Yep, there was the snotty devil she remembered. Under that luscious masculine body that looked and—oh, my—smelled so good. It was in those deep eyes, in the vibration of his voice. The shallow dimple in his right cheek. The grown-up version of the studious, serious boy who had either tolerated, tormented or loathed her at different stages of her life. Always irritating.
‘I have a name, Seb.’
He had the audacity to grin at her. ‘Yeah, but you know I prefer mine.’ He looked over at Mr Good-looking and his smile was shark-sharp. ‘Lucky escape for you, bro’. She’s trouble written in six-foot neon.’
* * *
As rugby-boy turned away with a disappointed sigh, inside his head Seb placed his hands on his thighs and pulled in deep, cleansing, calming breaths of pure oxygen. He felt as if his heart wanted to bungee-jump from his chest without a cord. His stomach and spleen were going along for the ride.

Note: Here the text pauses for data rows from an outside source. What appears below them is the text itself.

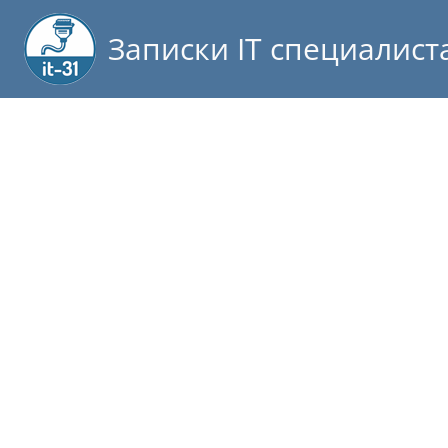
Записки IT специалист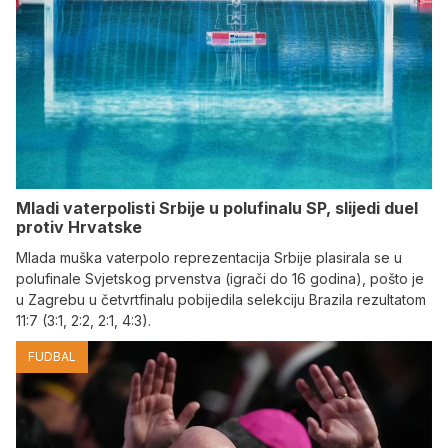
Mladi vaterpolisti Srbije u polufinalu SP, slijedi duel
protiv Hrvatske
Mlada muška vaterpolo reprezentacija Srbije plasirala se u
polufinale Svjetskog prvenstva (igrači do 16 godina), pošto je
u Zagrebu u četvrtfinalu pobijedila selekciju Brazila rezultatom
11:7 (3:1, 2:2, 2:1, 4:3).
FUDBAL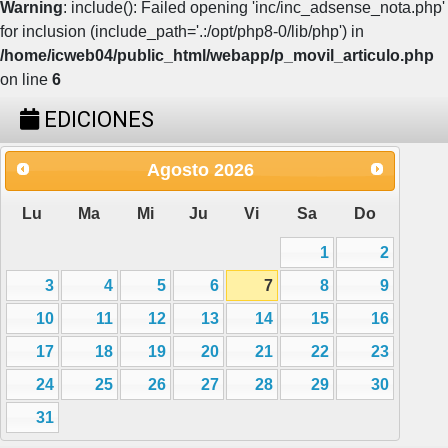
Warning
: include(): Failed opening 'inc/inc_adsense_nota.php'
for inclusion (include_path='.:/opt/php8-0/lib/php') in
/home/icweb04/public_html/webapp/p_movil_articulo.php
on line
6
EDICIONES
Agosto
2026
Lu
Ma
Mi
Ju
Vi
Sa
Do
1
2
3
4
5
6
7
8
9
10
11
12
13
14
15
16
17
18
19
20
21
22
23
24
25
26
27
28
29
30
31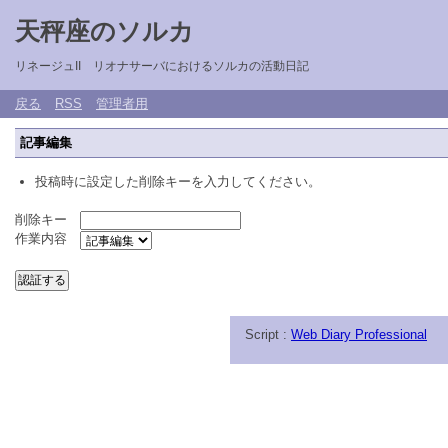
天秤座のソルカ
リネージュII リオナサーバにおけるソルカの活動日記
戻る
RSS
管理者用
記事編集
投稿時に設定した削除キーを入力してください。
削除キー
作業内容
Script :
Web Diary Professional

Well, wasn’t this a kick in the head?
This was Rowan? What had happened to the skinny kid with a silver ring through her brow and a stud in her nose? The clothes that she had called ‘boho chic’ but which had looked as if she’d been shopping in Tramp’s Alley? Skirts that had been little more than strips of cloth around her hips, knee-high combat boots, Goth make-up...
Now leather boots peeked out from under the hem of nicely fitting blue jeans. She wore a plain white button-down shirt with the bottom buttons open to show a broad leather belt, and a funky leather and blue bead necklace lay between the wilted collar of the shirt. Her hair was still the blue-black of a starling’s wing, tumbling in natural curls down her back, and her eyes, black as the deepest African night, were faintly shadowed in blue. Her face was free of make-up and those incredible eyes—framed by dark lashes and brows—brimmed with an emotion he couldn’t immediately identify.

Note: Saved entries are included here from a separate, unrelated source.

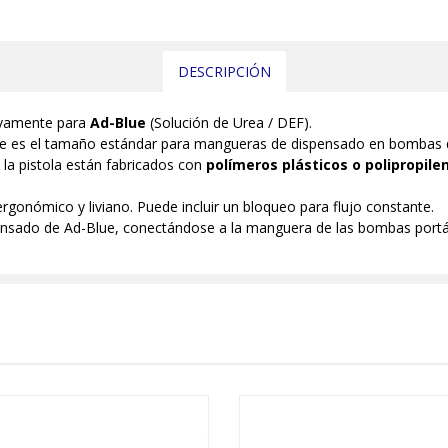
DESCRIPCIÓN
ivamente para
Ad-Blue
(Solución de Urea / DEF).
ste es el tamaño estándar para mangueras de dispensado en bombas 
e la pistola están fabricados con
polímeros plásticos o polipropile
rgonómico y liviano. Puede incluir un bloqueo para flujo constante.
spensado de Ad-Blue, conectándose a la manguera de las bombas portát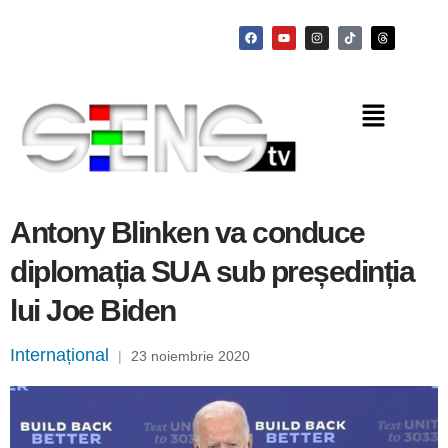
Antony Blinken va conduce
diplomația SUA sub președinția
lui Joe Biden
Internațional
|
23 noiembrie 2020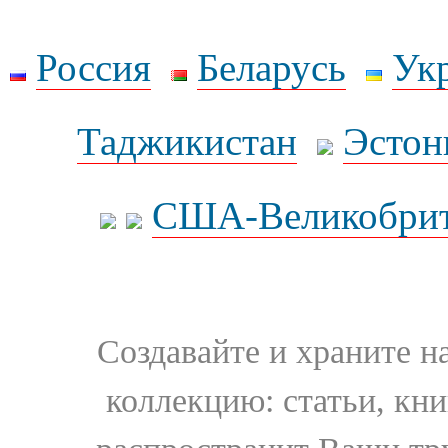
Россия
Беларусь
Ук
Таджикистан
Эстон
США-Великобрит
Создавайте и храните 
коллекцию: статьи, кн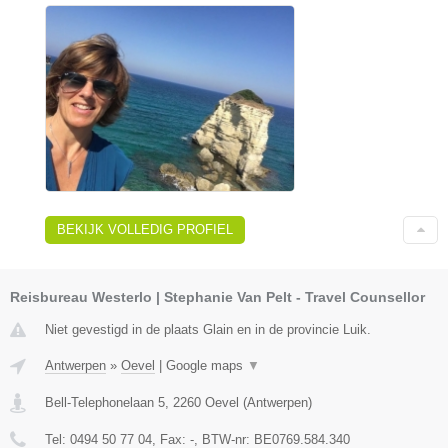
BEKIJK VOLLEDIG PROFIEL
Reisbureau Westerlo | Stephanie Van Pelt - Travel Counsellor
Niet gevestigd in de plaats Glain en in de provincie Luik.
Antwerpen
»
Oevel
|
Google maps
▼
Bell-Telephonelaan 5
,
2260
Oevel
(
Antwerpen
)
Tel:
0494 50 77 04
, Fax:
-
, BTW-nr:
BE0769.584.340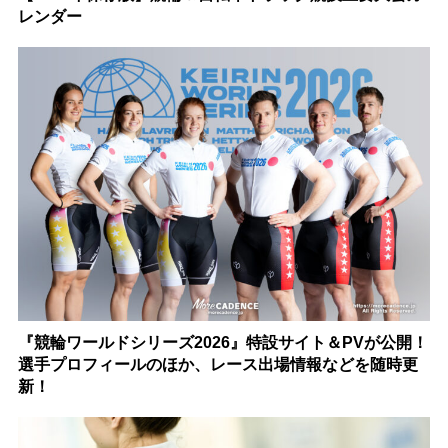
レンダー
『競輪ワールドシリーズ2026』特設サイト＆PVが公開！
選手プロフィールのほか、レース出場情報などを随時更
新！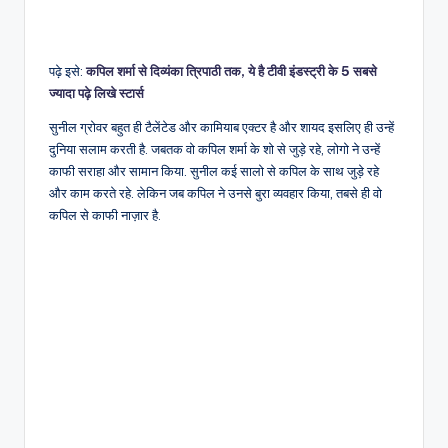
पढ़े इसे:
कपिल शर्मा से दिव्यंका त्रिपाठी तक, ये है टीवी इंडस्ट्री के 5 सबसे
ज्यादा पढ़े लिखे स्टार्स
सुनील ग्रोवर बहुत ही टैलेंटेड और कामियाब एक्टर है और शायद इसलिए ही उन्हें
दुनिया सलाम करती है. जबतक वो कपिल शर्मा के शो से जुड़े रहे, लोगो ने उन्हें
काफी सराहा और सामान किया. सुनील कई सालो से कपिल के साथ जुड़े रहे
और काम करते रहे. लेकिन जब कपिल ने उनसे बुरा व्यवहार किया, तबसे ही वो
कपिल से काफी नाज़ार है.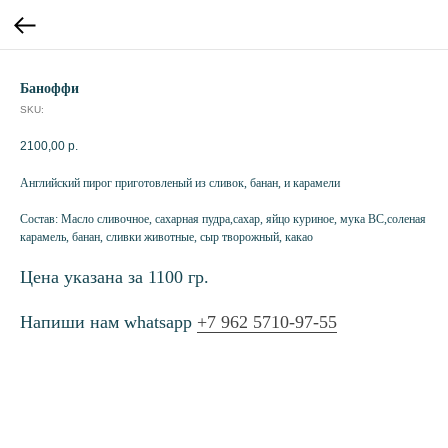
Баноффи
SKU:
2100,00
р.
Английский пирог приготовленый из сливок, банан, и карамели
Состав: Масло сливочное, сахарная пудра,сахар, яйцо куриное, мука ВС,соленая
карамель, банан, сливки животные, сыр творожный, какао
Цена указана за 1100 гр.
Напиши нам whatsapp
+7 962 5710-97-55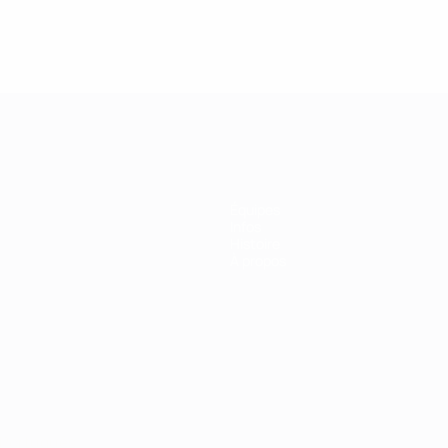
Équipes
Infos
Histoire
À propos
Português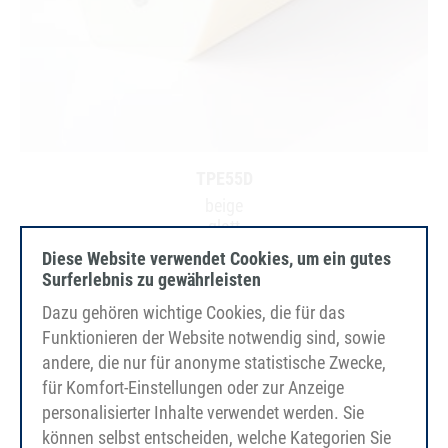
TPE55D
beige
glatt
Zugträger Polyester
Diese Website verwendet Cookies, um ein gutes
FDA/EC
Surferlebnis zu gewährleisten
Dazu gehören wichtige Cookies, die für das
Funktionieren der Website notwendig sind, sowie
andere, die nur für anonyme statistische Zwecke,
für Komfort-Einstellungen oder zur Anzeige
personalisierter Inhalte verwendet werden. Sie
können selbst entscheiden, welche Kategorien Sie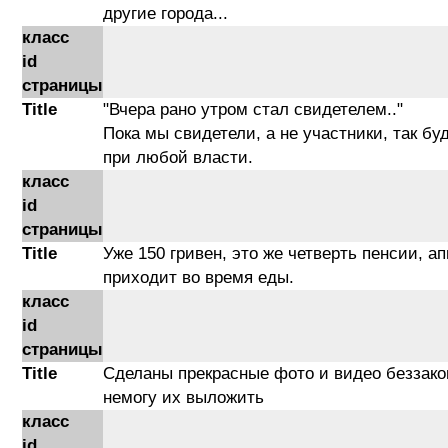
другие города...
класс
id
страницы
Title
"Вчера рано утром стал свидетелем.."
Пока мы свидетели, а не участники, так буд
при любой власти.
класс
id
страницы
Title
Уже 150 гривен, это же четверть пенсии, ап
приходит во время еды.
класс
id
страницы
Title
Сделаны прекрасные фото и видео беззако
немогу их выложить
класс
id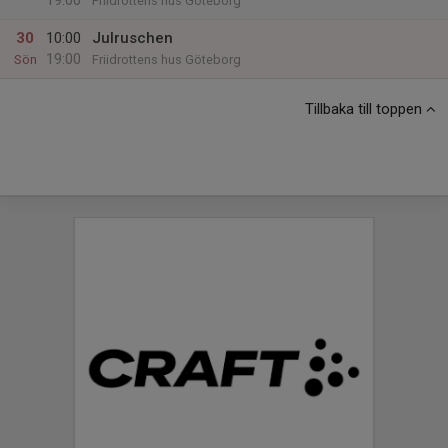
19:00
Friidrottens hus Göteborg
30
10:00
Julruschen
19:00
Sön
Friidrottens hus Göteborg
Tillbaka till toppen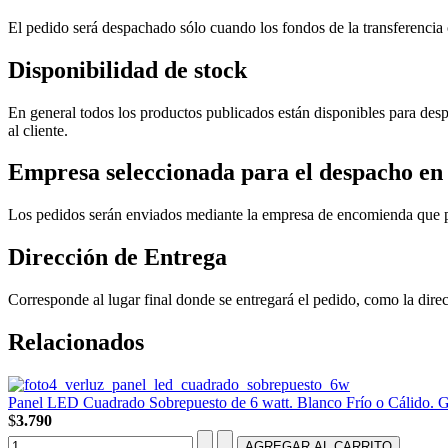
El pedido será despachado sólo cuando los fondos de la transferencia o 
Disponibilidad de stock
En general todos los productos publicados están disponibles para des
al cliente.
Empresa seleccionada para el despacho en
Los pedidos serán enviados mediante la empresa de encomienda que pres
Dirección de Entrega
Corresponde al lugar final donde se entregará el pedido, como la direc
Relacionados
Panel LED Cuadrado Sobrepuesto de 6 watt. Blanco Frío o Cálido. G
$
3.790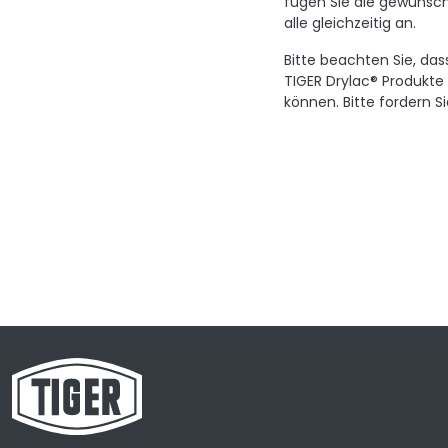
fügen Sie die gewünsch
alle gleichzeitig an.
Bitte beachten Sie, das
TIGER Drylac® Produkte
können. Bitte fordern S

Resignation? Trepidation and fear? Then she tossed her head and he saw pride flash in her eyes.
And there was the Rowan he remembered. He dismissed the feeling that his life was about to be impacted by this tiny dark-haired sprite with amazing eyes and a wide, mobile mouth that begged to be kissed.

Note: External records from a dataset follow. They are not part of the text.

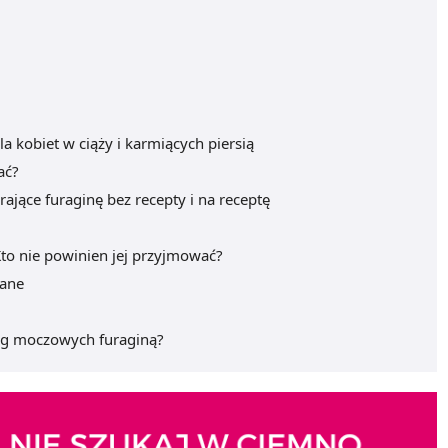
 kobiet w ciąży i karmiących piersią
ać?
ające furaginę bez recepty i na receptę
to nie powinien jej przyjmować?
dane
róg moczowych furaginą?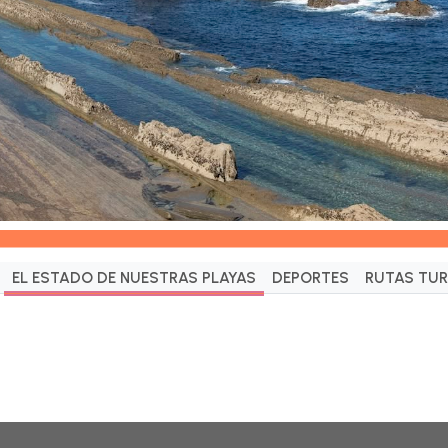
EL ESTADO DE NUESTRAS PLAYAS
DEPORTES
RUTAS TUR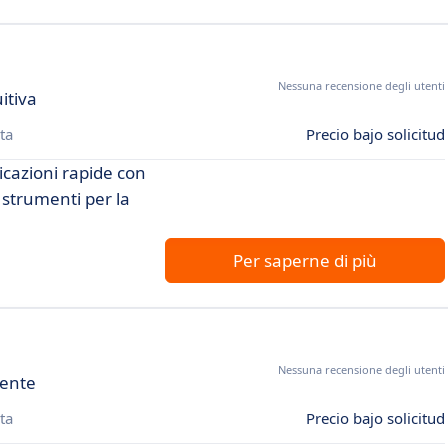
Nessuna recensione degli utenti
itiva
ta
Precio bajo solicitud
icazioni rapide con
e strumenti per la
Per saperne di più
Nessuna recensione degli utenti
iente
ta
Precio bajo solicitud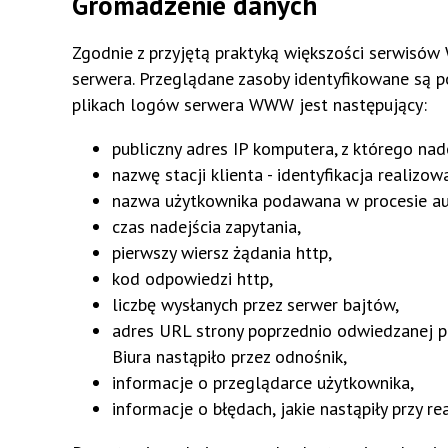
Gromadzenie danych
Zgodnie z przyjętą praktyką większości serwis
serwera. Przeglądane zasoby identyfikowane są 
plikach logów serwera WWW jest następujący:
publiczny adres IP komputera, z którego na
nazwę stacji klienta - identyfikacja realizow
nazwa użytkownika podawana w procesie aut
czas nadejścia zapytania,
pierwszy wiersz żądania http,
kod odpowiedzi http,
liczbę wysłanych przez serwer bajtów,
adres URL strony poprzednio odwiedzanej prz
Biura nastąpiło przez odnośnik,
informacje o przeglądarce użytkownika,
informacje o błędach, jakie nastąpiły przy re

He’d said goodbye to a kid, but this Rowan was all woman. A woman, if she were anyone but Rowan, he would be thinking about getting into bed. Immediately. As in grabbing her hand, finding the closest room and throwing her onto the bed, chair, floor...whatever was closer.
His inner cave man was thumping his chest. Look here, honey! I’m a sex god! He felt embarrassed on his own behalf. Get a grip, dude!
He hoped his face was devoid of all expression, but in his mind Seb tipped his head back and directed a stream of silent curses at the universe. When I asked what else could go wrong, I meant it as a figure of speech—not as a challenge to hit me with your best shot.
Rowan broke the uncomfortable silence. ‘So...it’s been a long time. You look...good.’
‘You too.’
Good? Try sensational!
‘Where did you fly in from?’ he asked. Politeness? Good grief, they’d never been civil and he wondered how long it would last.
‘Sydney. Nightmare flight, I had a screaming baby behind me and an ADD toddler in front of me. And the man in the seat next to me sniffed the entire time.’
‘Two words. Business class.’
Rowan grimaced. ‘One word. Broke.’
She shoved a hand into her hair, lifted and pushed a couple of loose curls off her face.
‘Would you consider changing your mind about loaning me the money to get back to London?’
Rowan threw her demand into the silence between them.